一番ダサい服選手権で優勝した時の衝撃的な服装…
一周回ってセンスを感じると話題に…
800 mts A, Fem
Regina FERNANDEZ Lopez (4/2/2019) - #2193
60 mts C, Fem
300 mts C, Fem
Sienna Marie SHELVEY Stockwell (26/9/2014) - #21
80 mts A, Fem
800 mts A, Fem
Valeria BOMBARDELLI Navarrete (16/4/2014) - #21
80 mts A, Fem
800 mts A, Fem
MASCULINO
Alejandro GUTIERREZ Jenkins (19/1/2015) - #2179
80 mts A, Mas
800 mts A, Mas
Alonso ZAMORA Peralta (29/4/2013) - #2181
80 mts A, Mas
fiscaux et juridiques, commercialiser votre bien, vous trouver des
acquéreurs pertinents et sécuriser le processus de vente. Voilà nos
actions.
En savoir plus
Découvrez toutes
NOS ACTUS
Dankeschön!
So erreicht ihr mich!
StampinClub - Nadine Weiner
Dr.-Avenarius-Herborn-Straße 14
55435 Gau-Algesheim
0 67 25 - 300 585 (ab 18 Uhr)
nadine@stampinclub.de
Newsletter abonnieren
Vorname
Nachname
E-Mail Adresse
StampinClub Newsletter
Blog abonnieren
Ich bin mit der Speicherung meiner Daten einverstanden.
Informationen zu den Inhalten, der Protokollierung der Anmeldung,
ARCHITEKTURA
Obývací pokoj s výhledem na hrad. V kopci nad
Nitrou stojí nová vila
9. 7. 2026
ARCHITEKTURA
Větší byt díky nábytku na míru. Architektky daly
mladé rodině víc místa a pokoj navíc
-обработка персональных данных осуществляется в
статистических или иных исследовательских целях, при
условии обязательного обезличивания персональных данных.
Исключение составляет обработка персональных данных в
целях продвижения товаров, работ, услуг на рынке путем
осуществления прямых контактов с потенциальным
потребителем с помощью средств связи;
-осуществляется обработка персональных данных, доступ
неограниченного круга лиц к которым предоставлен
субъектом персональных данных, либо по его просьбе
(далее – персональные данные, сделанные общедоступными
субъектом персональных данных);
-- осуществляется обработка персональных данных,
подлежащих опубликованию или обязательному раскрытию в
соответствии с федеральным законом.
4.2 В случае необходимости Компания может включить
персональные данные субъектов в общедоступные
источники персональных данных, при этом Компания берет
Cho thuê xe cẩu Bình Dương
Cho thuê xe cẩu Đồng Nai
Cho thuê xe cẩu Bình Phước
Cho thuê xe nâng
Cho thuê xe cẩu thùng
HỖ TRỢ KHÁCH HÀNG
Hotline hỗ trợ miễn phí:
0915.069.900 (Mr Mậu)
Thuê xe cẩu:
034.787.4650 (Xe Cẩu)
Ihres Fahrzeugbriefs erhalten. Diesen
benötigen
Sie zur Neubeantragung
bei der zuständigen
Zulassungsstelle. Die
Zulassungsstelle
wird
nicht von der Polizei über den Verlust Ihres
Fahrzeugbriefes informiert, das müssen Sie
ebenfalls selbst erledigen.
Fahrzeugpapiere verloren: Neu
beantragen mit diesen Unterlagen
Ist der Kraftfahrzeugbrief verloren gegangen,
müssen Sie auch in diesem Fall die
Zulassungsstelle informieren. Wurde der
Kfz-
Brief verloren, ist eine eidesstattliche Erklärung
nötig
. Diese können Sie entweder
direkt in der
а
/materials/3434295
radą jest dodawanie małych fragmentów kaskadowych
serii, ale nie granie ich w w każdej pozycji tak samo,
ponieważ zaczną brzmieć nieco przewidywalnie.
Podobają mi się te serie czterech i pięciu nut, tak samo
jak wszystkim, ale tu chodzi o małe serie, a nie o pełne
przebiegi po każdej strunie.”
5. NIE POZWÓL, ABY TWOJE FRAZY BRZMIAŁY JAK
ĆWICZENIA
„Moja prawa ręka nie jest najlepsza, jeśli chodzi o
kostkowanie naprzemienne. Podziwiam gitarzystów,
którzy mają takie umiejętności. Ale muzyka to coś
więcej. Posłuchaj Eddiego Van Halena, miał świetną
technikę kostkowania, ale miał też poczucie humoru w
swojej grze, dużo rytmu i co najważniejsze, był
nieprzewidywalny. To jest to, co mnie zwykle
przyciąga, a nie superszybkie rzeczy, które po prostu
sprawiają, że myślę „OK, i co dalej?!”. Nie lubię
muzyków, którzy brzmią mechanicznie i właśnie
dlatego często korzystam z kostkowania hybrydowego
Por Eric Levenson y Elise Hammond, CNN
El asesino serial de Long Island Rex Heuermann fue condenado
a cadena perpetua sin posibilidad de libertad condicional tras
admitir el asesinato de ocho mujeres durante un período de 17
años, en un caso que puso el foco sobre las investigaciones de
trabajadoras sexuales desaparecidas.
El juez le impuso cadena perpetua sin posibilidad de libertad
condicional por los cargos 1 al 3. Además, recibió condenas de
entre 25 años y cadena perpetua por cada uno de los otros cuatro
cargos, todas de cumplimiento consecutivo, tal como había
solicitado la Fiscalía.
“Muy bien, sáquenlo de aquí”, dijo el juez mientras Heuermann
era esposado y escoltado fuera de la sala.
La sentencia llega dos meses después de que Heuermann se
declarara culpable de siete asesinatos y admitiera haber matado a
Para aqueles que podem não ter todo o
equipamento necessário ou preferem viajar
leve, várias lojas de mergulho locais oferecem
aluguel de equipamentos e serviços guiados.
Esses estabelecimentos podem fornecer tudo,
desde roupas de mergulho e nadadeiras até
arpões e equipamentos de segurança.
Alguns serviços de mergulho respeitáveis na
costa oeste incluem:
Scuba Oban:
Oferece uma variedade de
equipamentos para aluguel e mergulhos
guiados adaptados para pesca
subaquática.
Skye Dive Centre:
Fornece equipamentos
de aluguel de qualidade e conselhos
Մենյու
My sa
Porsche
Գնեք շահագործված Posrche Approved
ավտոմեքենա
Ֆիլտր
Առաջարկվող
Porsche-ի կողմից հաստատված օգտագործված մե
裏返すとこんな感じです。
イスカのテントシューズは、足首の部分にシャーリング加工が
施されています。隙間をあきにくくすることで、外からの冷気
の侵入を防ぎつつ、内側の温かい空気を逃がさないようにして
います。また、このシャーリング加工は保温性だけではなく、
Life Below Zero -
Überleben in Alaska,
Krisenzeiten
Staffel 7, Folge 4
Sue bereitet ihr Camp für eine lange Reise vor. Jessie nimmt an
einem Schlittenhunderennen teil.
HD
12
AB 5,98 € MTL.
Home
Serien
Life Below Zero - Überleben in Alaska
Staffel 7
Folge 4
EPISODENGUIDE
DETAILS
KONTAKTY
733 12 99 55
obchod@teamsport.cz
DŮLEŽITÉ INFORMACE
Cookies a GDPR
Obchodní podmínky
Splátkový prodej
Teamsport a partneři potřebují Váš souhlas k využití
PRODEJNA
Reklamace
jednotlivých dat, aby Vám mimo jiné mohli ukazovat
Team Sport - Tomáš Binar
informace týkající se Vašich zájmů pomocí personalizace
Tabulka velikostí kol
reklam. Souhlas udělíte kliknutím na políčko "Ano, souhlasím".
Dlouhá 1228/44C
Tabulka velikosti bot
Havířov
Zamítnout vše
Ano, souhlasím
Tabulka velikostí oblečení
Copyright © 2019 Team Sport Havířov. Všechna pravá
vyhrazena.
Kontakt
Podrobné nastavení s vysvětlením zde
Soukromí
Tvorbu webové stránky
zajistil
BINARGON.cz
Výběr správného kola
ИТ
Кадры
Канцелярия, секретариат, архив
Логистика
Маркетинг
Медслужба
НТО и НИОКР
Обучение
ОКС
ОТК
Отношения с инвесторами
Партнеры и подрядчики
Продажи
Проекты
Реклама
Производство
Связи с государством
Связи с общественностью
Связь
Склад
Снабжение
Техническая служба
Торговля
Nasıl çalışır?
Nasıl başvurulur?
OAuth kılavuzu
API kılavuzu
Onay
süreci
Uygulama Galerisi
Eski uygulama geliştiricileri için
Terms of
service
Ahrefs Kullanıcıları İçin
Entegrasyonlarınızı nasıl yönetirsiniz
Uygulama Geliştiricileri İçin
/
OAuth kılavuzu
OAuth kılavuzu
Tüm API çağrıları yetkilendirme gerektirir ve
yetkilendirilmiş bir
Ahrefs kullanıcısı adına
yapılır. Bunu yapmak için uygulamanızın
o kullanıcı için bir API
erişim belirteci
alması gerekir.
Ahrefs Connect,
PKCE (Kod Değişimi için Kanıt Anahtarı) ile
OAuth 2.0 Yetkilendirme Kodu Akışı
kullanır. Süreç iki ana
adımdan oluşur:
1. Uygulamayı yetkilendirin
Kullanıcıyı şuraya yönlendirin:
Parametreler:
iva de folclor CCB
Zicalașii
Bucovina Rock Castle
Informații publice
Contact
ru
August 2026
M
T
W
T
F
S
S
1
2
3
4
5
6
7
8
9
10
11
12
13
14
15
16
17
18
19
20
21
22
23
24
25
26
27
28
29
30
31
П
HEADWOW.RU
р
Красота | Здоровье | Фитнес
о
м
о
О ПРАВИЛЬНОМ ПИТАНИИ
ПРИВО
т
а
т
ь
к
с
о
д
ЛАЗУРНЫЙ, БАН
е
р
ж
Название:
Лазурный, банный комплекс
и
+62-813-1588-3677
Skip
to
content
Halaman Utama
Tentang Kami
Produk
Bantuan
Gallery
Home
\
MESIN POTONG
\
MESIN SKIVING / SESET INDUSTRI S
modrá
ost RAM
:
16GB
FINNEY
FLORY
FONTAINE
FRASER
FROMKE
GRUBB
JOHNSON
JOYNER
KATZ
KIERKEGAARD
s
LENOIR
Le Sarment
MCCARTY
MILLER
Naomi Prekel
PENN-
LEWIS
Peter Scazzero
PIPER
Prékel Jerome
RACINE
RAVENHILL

◆ THE TASK ◆
In the listing above, find the line containing "API kılavuzu" and the line containing "yetkilendirilmiş bir", then retype both and every line between them exactly, with nothing else.

◆ WRITTEN ANSWER ◆
API kılavuzu
Onay
süreci
Uygulama Galerisi
Eski uygulama geliştiricileri için
Terms of
service
Ahrefs Kullanıcıları İçin
Entegrasyonlarınızı nasıl yönetirsiniz
Uygulama Geliştiricileri İçin
/
OAuth kılavuzu
OAuth kılavuzu
Tüm API çağrıları yetkilendirme gerektirir ve
yetkilendirilmiş bir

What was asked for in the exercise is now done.